Frankie (Harris Dickinson) is an aimless teenager on the outer edges of Brooklyn who is having a miserable summer. With his father dying and his mother wanting him to find a girlfriend, Frankie escapes by causing trouble with his delinquent friends and flirting with older men online. As his chatting and webcamming intensify, Frankie simultaneously enters into a cautious relationship with a young woman. Inevitably, Frankie’s struggle to reconcile his competing desires lead to irreparable consequences.
It’s not hard to get drawn into the emotion of a very believable story thanks to a great performance, but the overt leaning on style and visuals makes Beach Rats feel more than a little disconnected from its source material and just playing out as a sweaty piece of avant garde filmmaking.
Hittman has an undeniable eye giving this corner of Brooklyn that her story is set in the feeling that has been sheltered from the modern age and is straight out of yesteryear. The visuals are stark and a little sweaty evoking memories of films from William Friedkin & Sidney Lumet as they troll through the underbelly of this New York borough. She captures the indecision of youth quite well as we see these characters trying to discover themselves in a framework that may not necessarily accept things that they are trying to find out about the very existence. We buy into the struggle, but outside of the lead performance we just don’t have a great deal invested in anyone or anything else that goes on in this story and it could have used some fleshed out characters and depth to make it feel like something poignant or worthwhile. Style always seems to overwhelm emotional depth and while that certainly makes for something visually engaging, we needed more.

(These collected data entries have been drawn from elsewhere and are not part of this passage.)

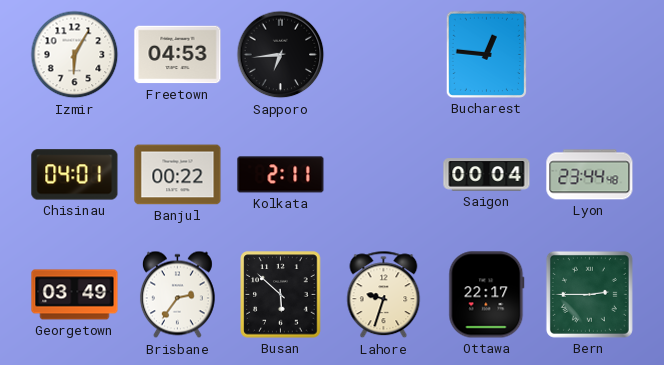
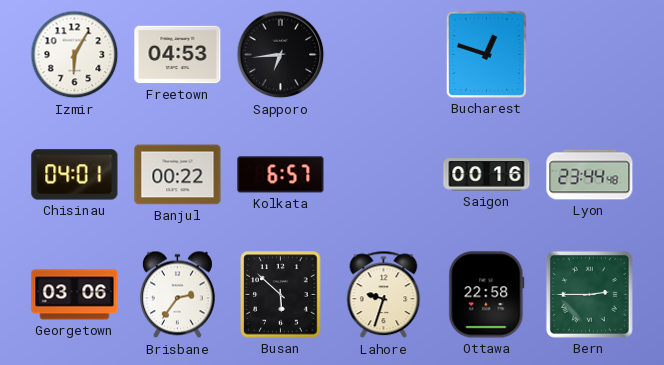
Bucharest: 12:46 -> 12:48
Kolkata: 2:11 -> 6:57
Saigon: 00:04 -> 00:16
Georgetown: 03:49 -> 03:06
Ottawa: 22:17 -> 22:58
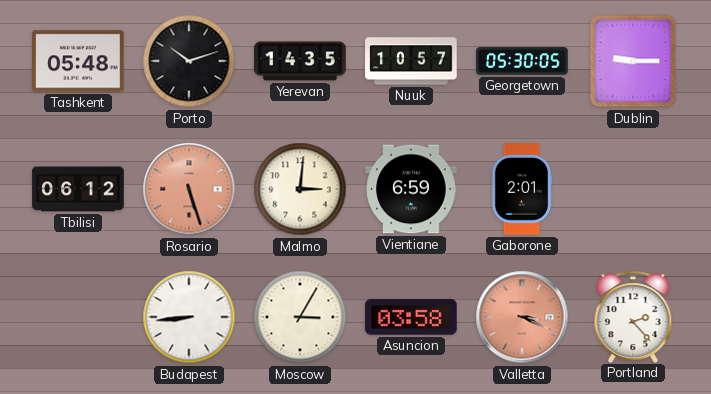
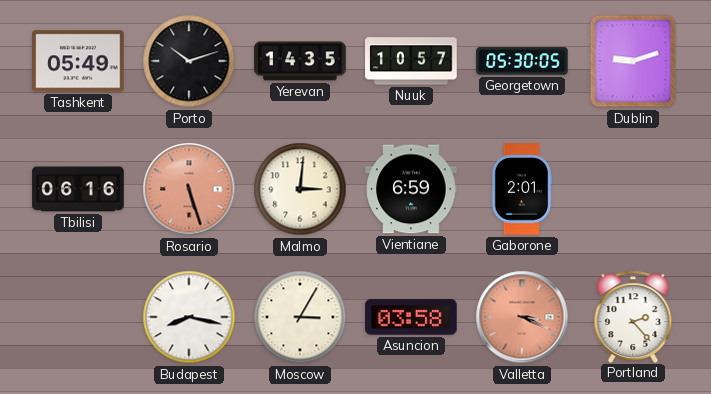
Tashkent: 05:48 -> 05:49
Dublin: 9:15 -> 9:12
Tbilisi: 06:12 -> 06:16
Budapest: 8:44 -> 8:17
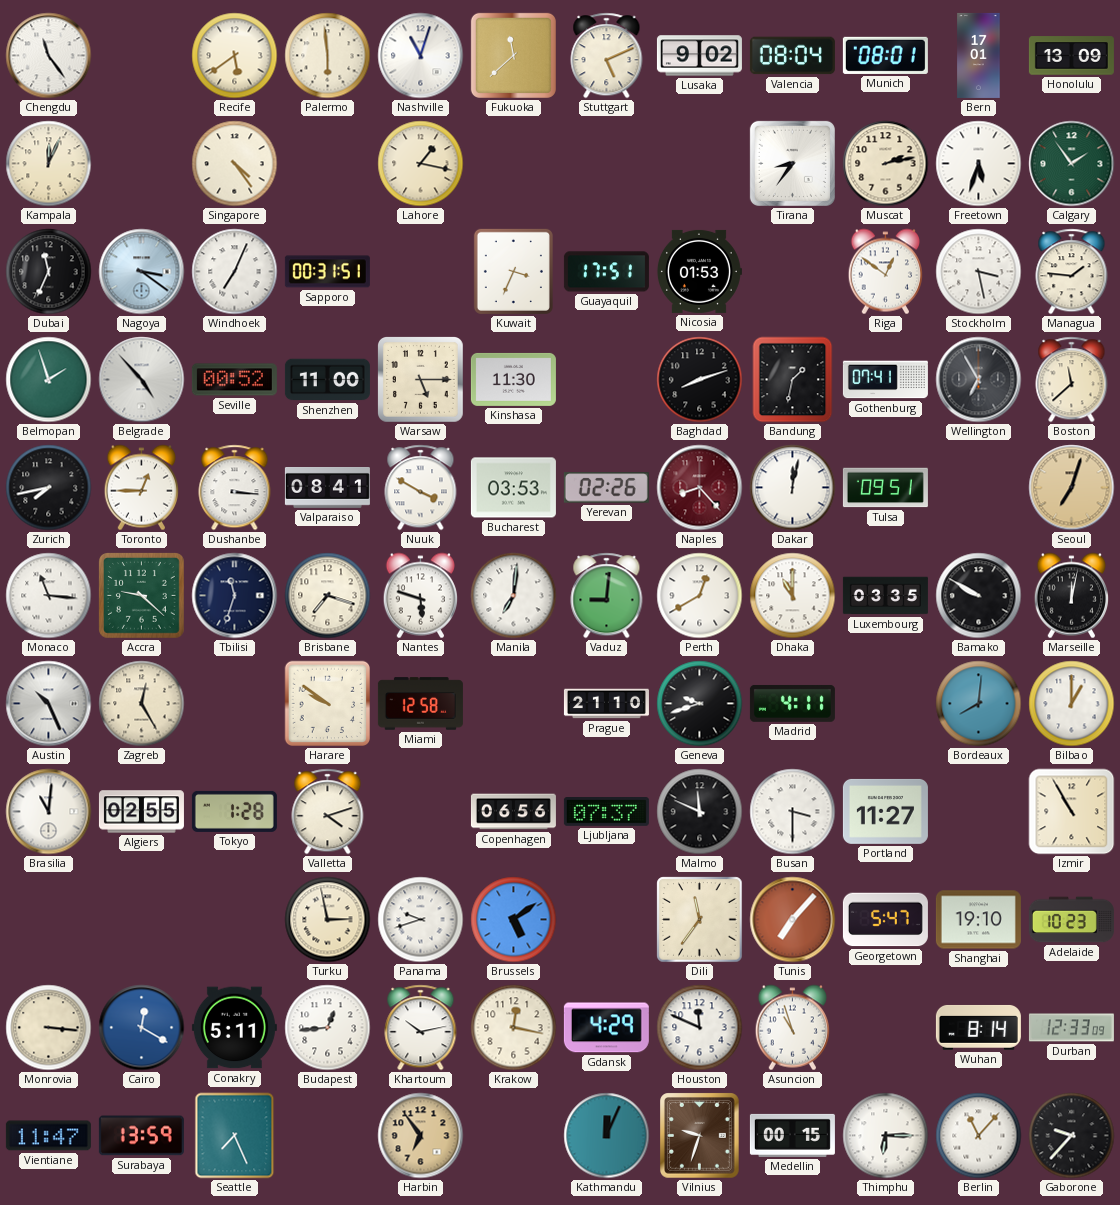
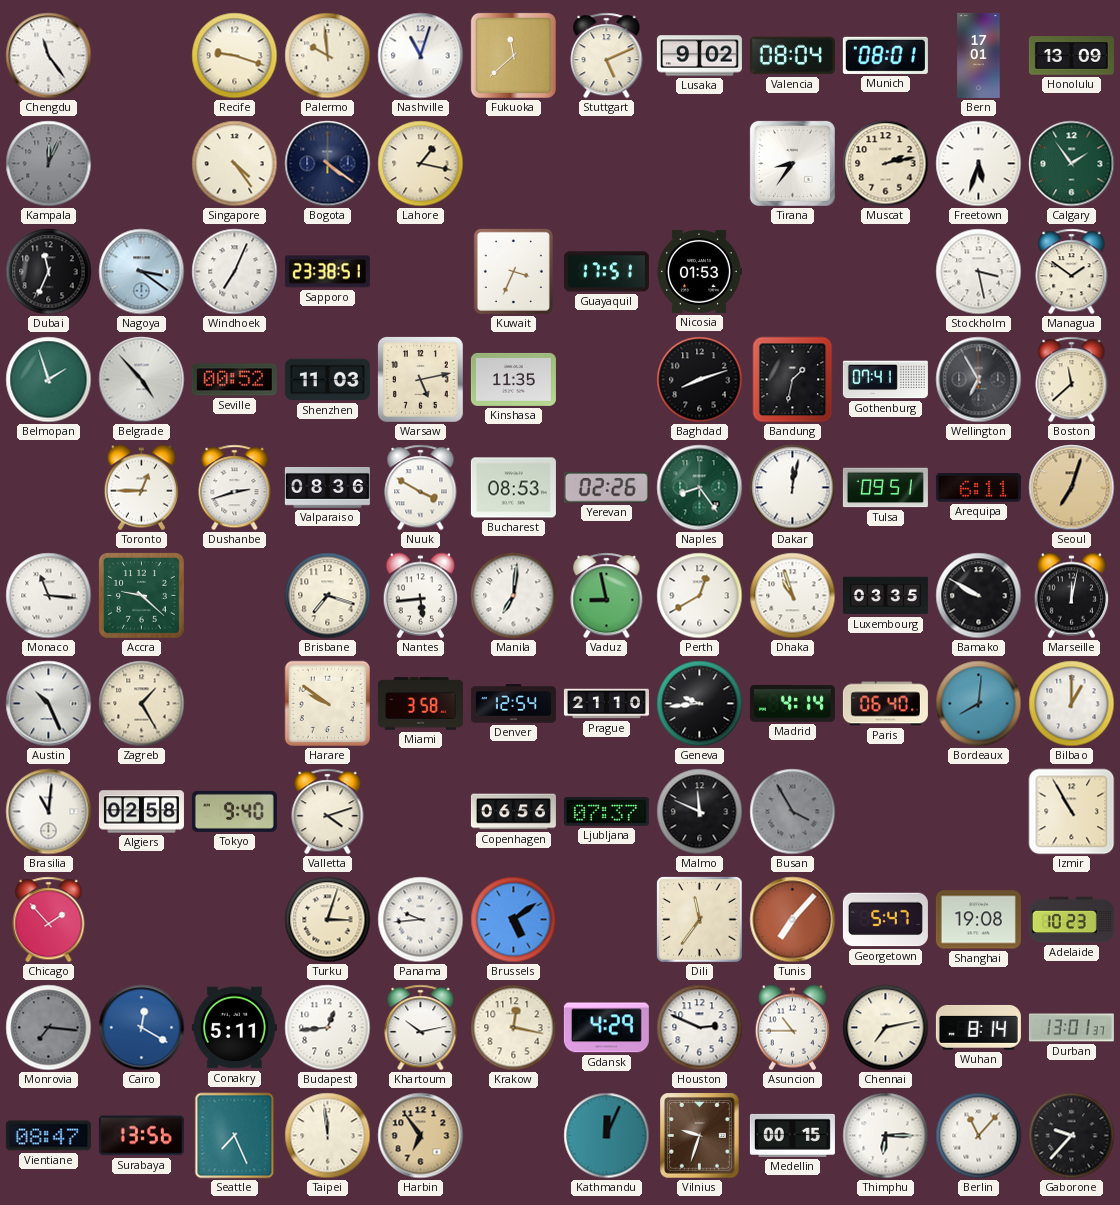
Recife: 5:39 -> 9:18
Palermo: 5:59 -> 9:59
Kampala dial: cream -> grey
Bogota: none -> 4:21
Sapporo: 00:31 -> 23:38
Riga: 12:51 -> none
Managua: 1:46 -> 1:51
Shenzhen: 11:00 -> 11:03
Warsaw: 5:15 -> 5:13
Kinshasa: 11:30 -> 11:35
Zurich: 7:43 -> none
Dushanbe: 3:16 -> 2:42
Valparaiso: 08:41 -> 08:36
Bucharest: 03:53 -> 08:53
Naples: 8:23 -> 8:24
Naples dial: burgundy -> green
Arequipa: none -> 6:11
Tbilisi: 11:33 -> none
Nantes: 5:48 -> 5:44
Vaduz: 9:01 -> 8:58
Dhaka: 11:00 -> 10:57
Zagreb: 12:25 -> 1:25
Miami: 12:58 -> 3:58
Denver: none -> 12:54
Geneva: 9:42 -> 9:44
Madrid: 4:11 -> 4:14
Paris: none -> 06:40
Algiers: 02:55 -> 02:58
Tokyo: 1:28 -> 9:40
Busan: 3:30 -> 3:55
Busan dial: white -> grey
Portland: 11:27 -> none
Chicago: none -> 1:53
Turku: 2:58 -> 3:03
Panama: 9:42 -> 9:44
Shanghai: 19:10 -> 19:08
Monrovia: 3:16 -> 7:16
Monrovia dial: cream -> grey
Houston: 11:49 -> 2:49
Asuncion: 10:57 -> 10:45
Chennai: none -> 7:13
Durban: 12:33 -> 13:01
Vientiane: 11:47 -> 08:47
Surabaya: 13:59 -> 13:56
Taipei: none -> 11:59
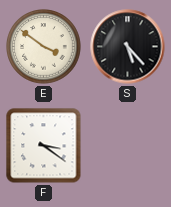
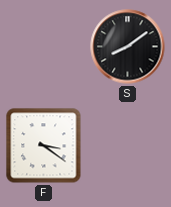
E: 3:51 -> none
S: 5:23 -> 8:09
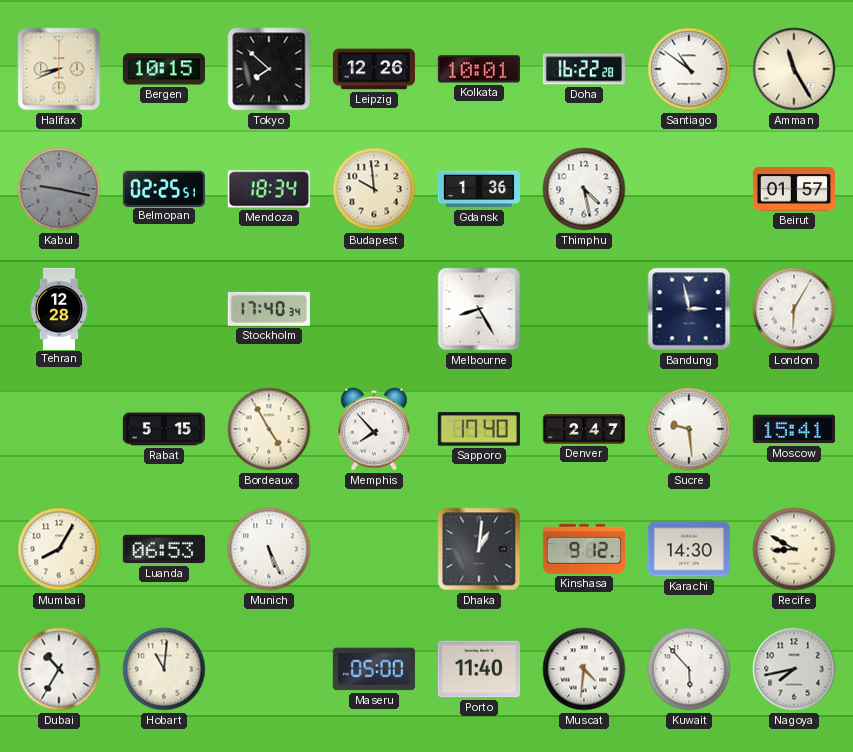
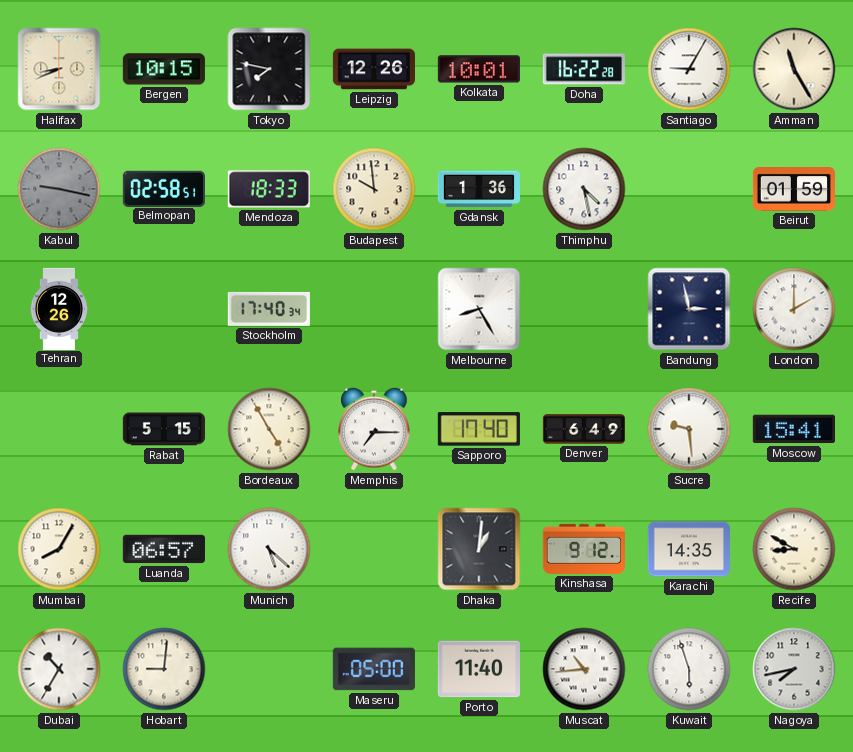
Tokyo: 7:52 -> 7:47
Santiago: 10:51 -> 9:05
Belmopan: 02:25 -> 02:58
Mendoza: 18:34 -> 18:33
Beirut: 01:57 -> 01:59
Tehran: 12:28 -> 12:26
London: 6:05 -> 2:00
Memphis: 7:53 -> 7:15
Denver: 2:47 -> 6:49
Luanda: 06:53 -> 06:57
Munich: 5:26 -> 5:22
Karachi: 14:30 -> 14:35
Hobart: 11:01 -> 9:01
Muscat: 4:31 -> 10:44
Kuwait: 5:53 -> 5:57
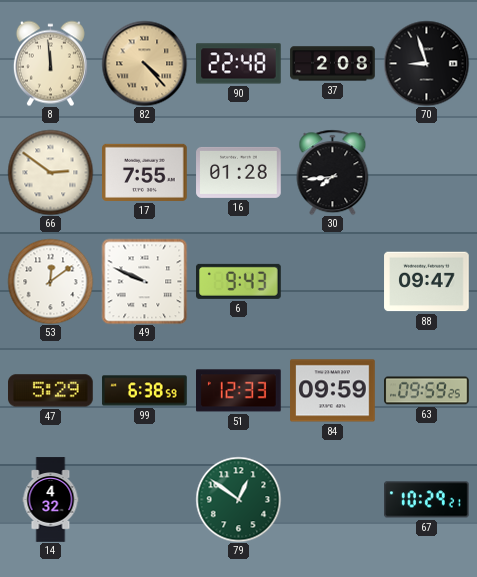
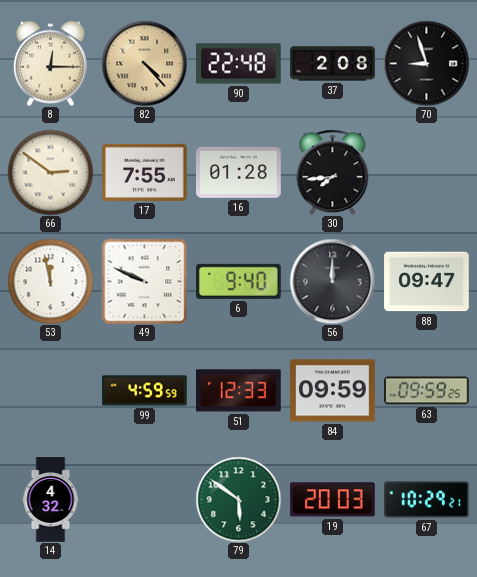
8: 11:59 -> 12:15
53: 12:09 -> 11:58
6: 9:43 -> 9:40
56: none -> 12:00
47: 5:29 -> none
99: 6:38 -> 4:59
79: 12:51 -> 5:51
19: none -> 20:03
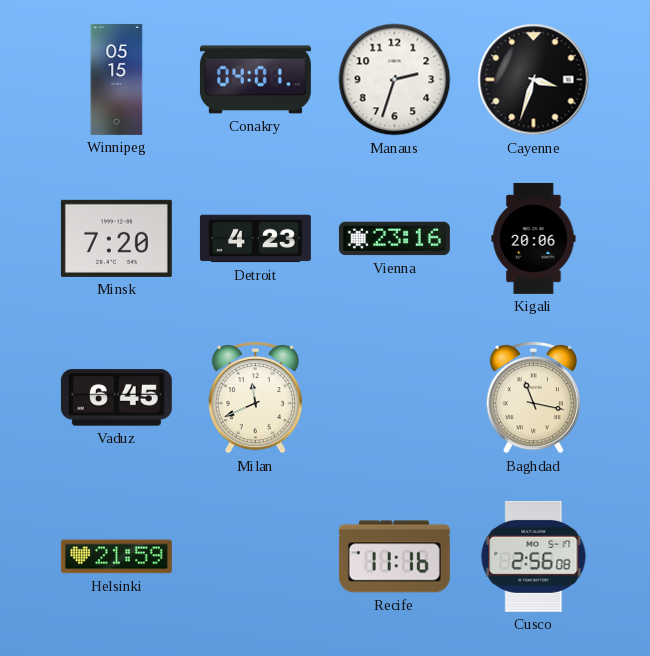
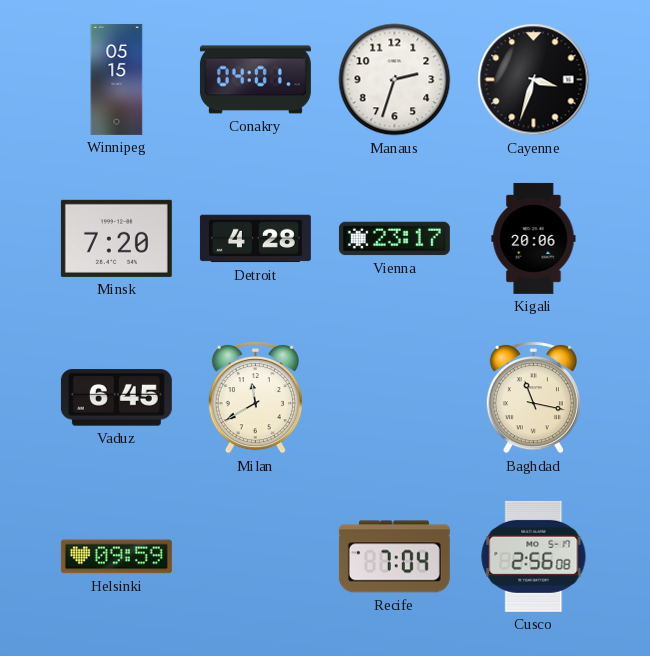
Detroit: 4:23 -> 4:28
Vienna: 23:16 -> 23:17
Milan: 11:41 -> 11:40
Helsinki: 21:59 -> 09:59
Recife: 11:16 -> 7:04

Thankfully she does have it in a very solid performance from relative newcomer Harris Dickinson. As he explores the character of Frankie we see a kid at a crossroads with no direction and trying to explore anything that he can. While the outside pressures from friends and family to ‘get a girlfriend’ do weigh on him, he can’t help but be interested in the secluded hook ups that he engages in with older men. He’s knows it will be treated as something ‘wrong’ from those closest around him and the angst that he shows in his exploration is believable not knowing what to do in this emotional part of his life on the brink of losing his father. Dickinson has some genuine chops to him and potential moving forward, but the film fails him by giving him next to no support from any of the other supporting characters. He’s left alone on the stage, which is interesting but only to a point.
Ultimately, Beach Rats does a lot more right than it does wrong, but it just doesn’t have the emotional resonance that something like Moonlight had or the upcoming Call Me By Your Name has.